A sala do apartamento estava do mesmo jeito de sempre, para manter as impressões, mas o resto da casa tinha sido esvaziado quase por completo. No quarto, a cama, um troca lençóis e um cobertor quente demais para dias quentes e frio demais para dias frios. Na cozinha, um copo, uma caneca, um garfo, uma faca, uma colher de sopa, uma de açúcar, um prato e uma panela. “Entendi o recado”, disse Ceci para uma Gisele incorpórea no teto da cozinha: “Não é pra trazer ninguém aqui”. Se reparasse bem, isso estava escrito em todo canto da casa. Na almofada solitária do sofá, no móvel de gavetinha de um lado só da cama, no detergente da pia com a embalagem sem rótulo e meio amarelada, mas ainda pela metade.

Gisele tinha se controlado, porque na certa, a vontade era ter cortado o lençol de casal pela metade, para ficar claro que era pra usar só um dos lados da cama. Bruno e Ana revezavam a ocupação do outro lado, mas nem ele, nem ela, nem Gisele precisavam saber disso.

29: pode subir

-ceci, voce está levando gente aí?

-não.

-o porteiro disse que tem gente vindo.

-não foi aqui. ele é confuso. você sabe.

-tudo certo por ai?

-tudo. e aí?

-certo também.

-ceci, o porteiro disse que teve barulho aí a noite. os vizinhos reclamaram.

-sim, mas não era aqui. eu expliquei pra ele.

-falou que, pela experiência dele, era aí sim.

-não sabia que o seu augusto tinha ouvido absoluto.

-ouvido o quê?

-não era aqui.

30: que sou eu?

Ceci gostava de andar pela sala imitando a Gisele.

-Sou a a Gisele, olha.

-Eu não conheço a Gisele, não sei se a imitação está boa.

-Está igualzinha, acredita em mim, Ana!

-Você sabe que mudar a voz para me pedir coisas absurdas só deixa claro pra mim que você está me pedindo uma coisa absurda, né?!

eu gosto de andar pela casa imitando a gisele.

-sou a gisele, olha.

ana não gostava de imitações minimalistas. achava que não bastava a voz e o gestual. tinha que usar roupas, acessórios, toda uma parafernália que sugava toda vida da brincadeira. porque a imitação, se parecer que demandou esforço, ela não funciona.
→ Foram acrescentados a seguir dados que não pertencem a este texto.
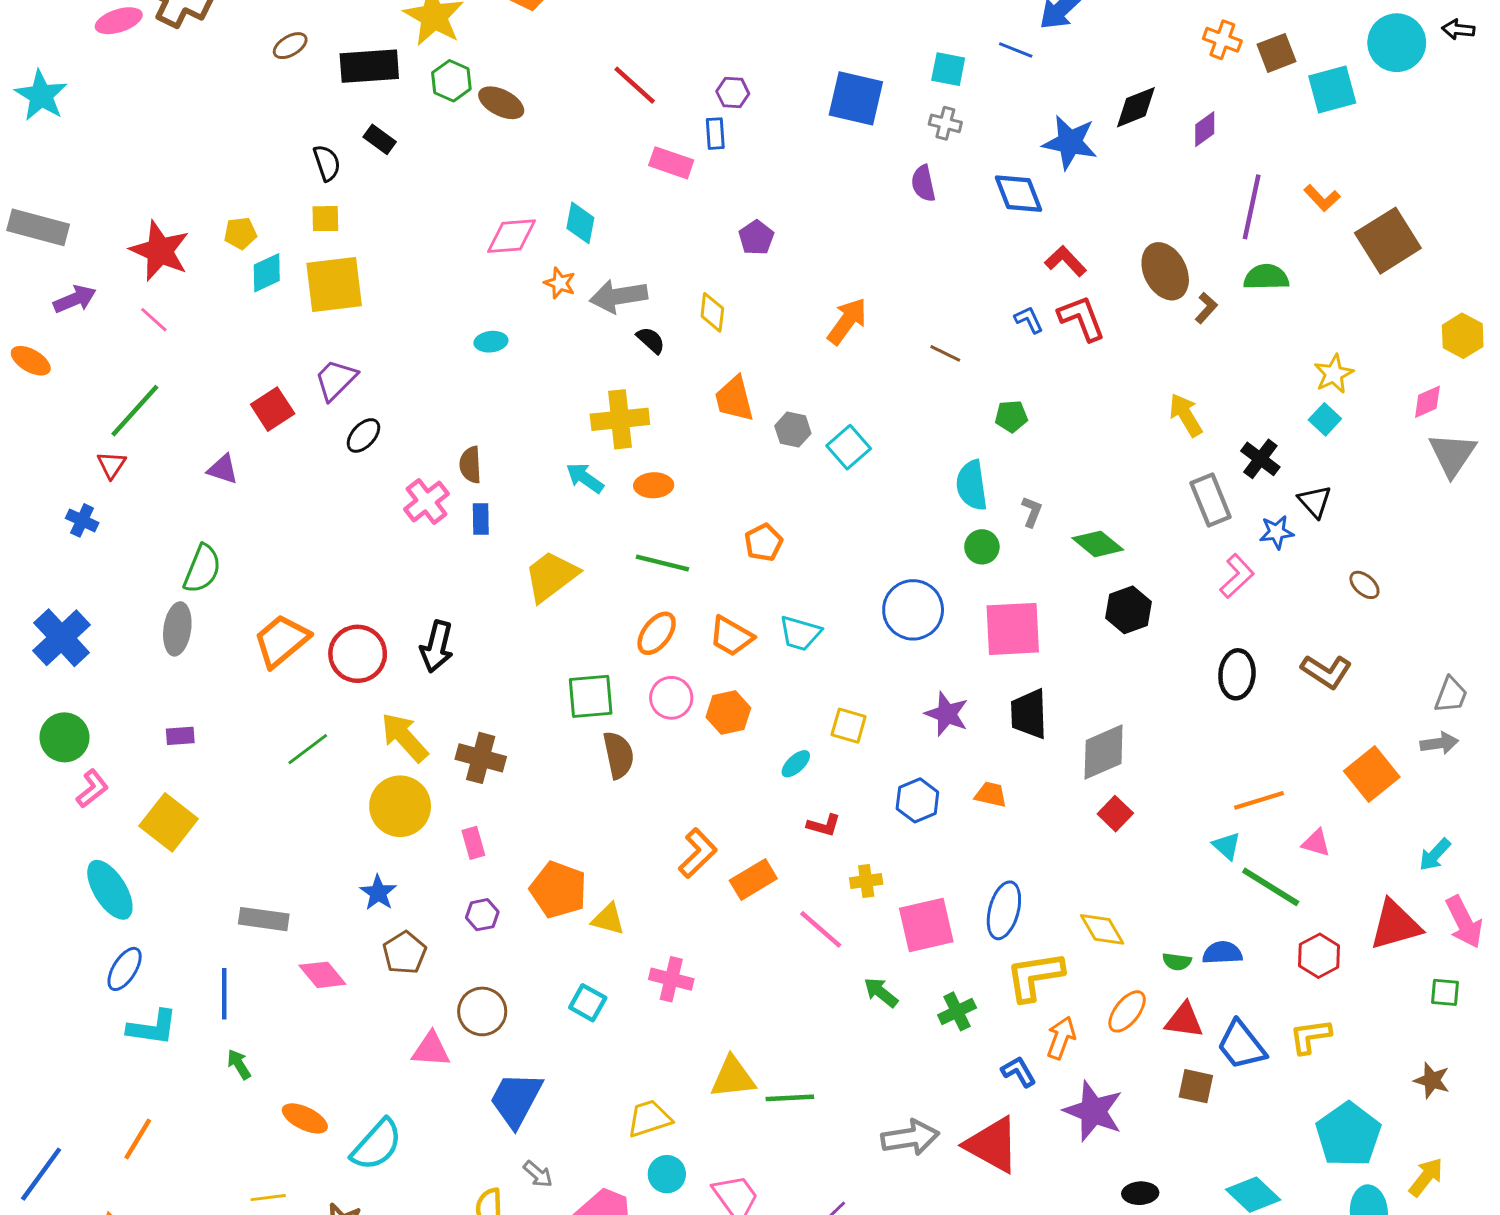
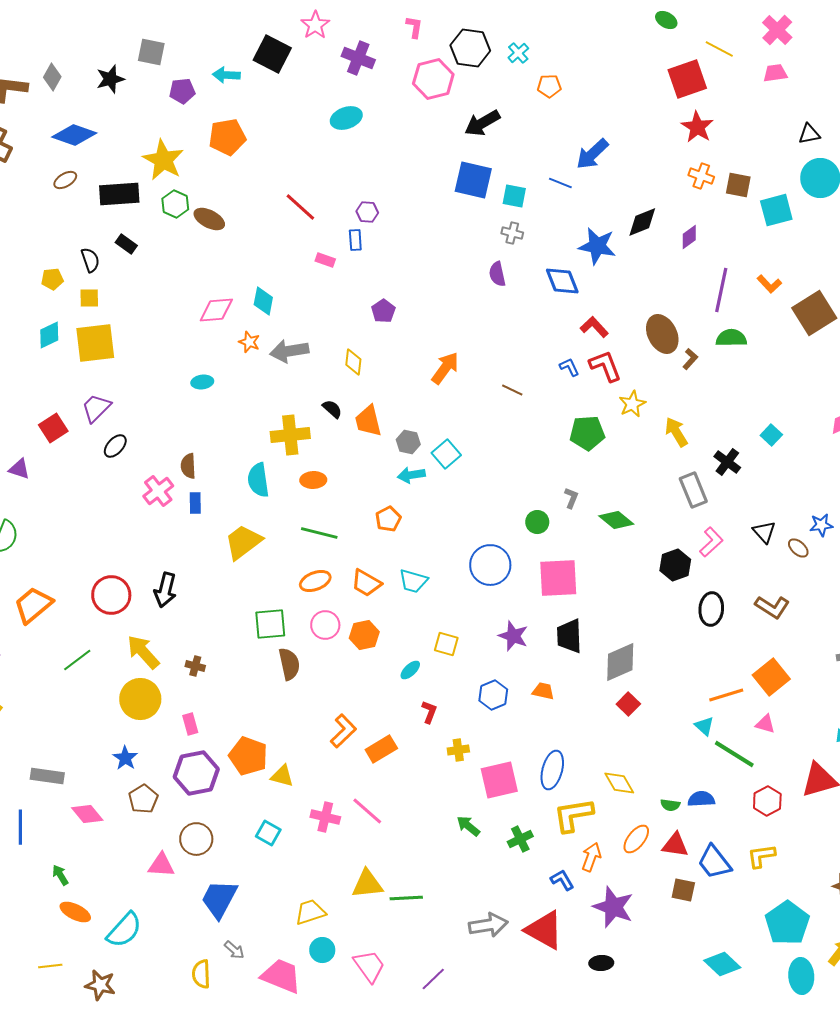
brown square: (1277, 53) -> (738, 185), turned 32
blue square: (856, 98) -> (473, 180), moved
pink rectangle: (671, 163) -> (325, 260), size x0.7
yellow pentagon: (240, 233) -> (52, 279), moved
black semicircle: (651, 340) -> (332, 409), moved
yellow star: (1334, 374) -> (632, 404), moved
green pentagon: (1011, 416) -> (587, 433), moved, size x1.6
cyan arrow: (585, 478) -> (411, 475), moved, turned -44
cyan semicircle: (972, 485) -> (258, 480), moved
black triangle: (1315, 501) -> (764, 532), moved
blue star: (1277, 532) -> (821, 525), moved
black hexagon: (1129, 610) -> (675, 565), moved
orange ellipse: (657, 633) -> (315, 581), turned 32
orange trapezoid: (281, 641) -> (33, 605), moved
brown cross: (481, 758) -> (195, 666), size x0.6
orange square: (1372, 774) -> (771, 677), moved
red L-shape: (824, 825) -> (429, 712), turned -85
purple hexagon: (482, 915) -> (196, 773), size x2.0
pink line: (821, 929) -> (367, 811), moved
green arrow: (239, 1064) -> (60, 875), moved
black ellipse: (1140, 1193) -> (601, 963), moved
-olha, você vai precisar conversar de novo com o seu cachorro, daqui a pouco o porteiro interfona aqui que os vizinhos tão reclamando.

-alfredo, chega! você nem tá vendo o cachorro. tá latindo para uma hipótese. pode ser um cachorro latindo/pode ser alguém imitando um cachorro latindo.

-você precisa pensar melhor antes de começar a falar com o alfredo. não pode sair falando qualquer coisa. olha a cara dele de decepcionado com a sua argumentação.

-ele sabe do que eu estou falando. é uma coisa nossa. eu imitei um gato uma vez pra ele, pra testar o nível cognitivo, e uma vizinha veio perguntar se eu tinha ouvido um miado também, porque ela ouviu e tava procurando a gatinha desaparecida. acontece. pessoas imitam animais no conforto de suas casas.

-quando você imitou o gato, você se escondeu ou ficou na frente do cachorro e falou “miau”?

-o que você acha?

-alfredo, vem aqui pegar um biscoitinho, vem. o biscoitinho da reparação histórica.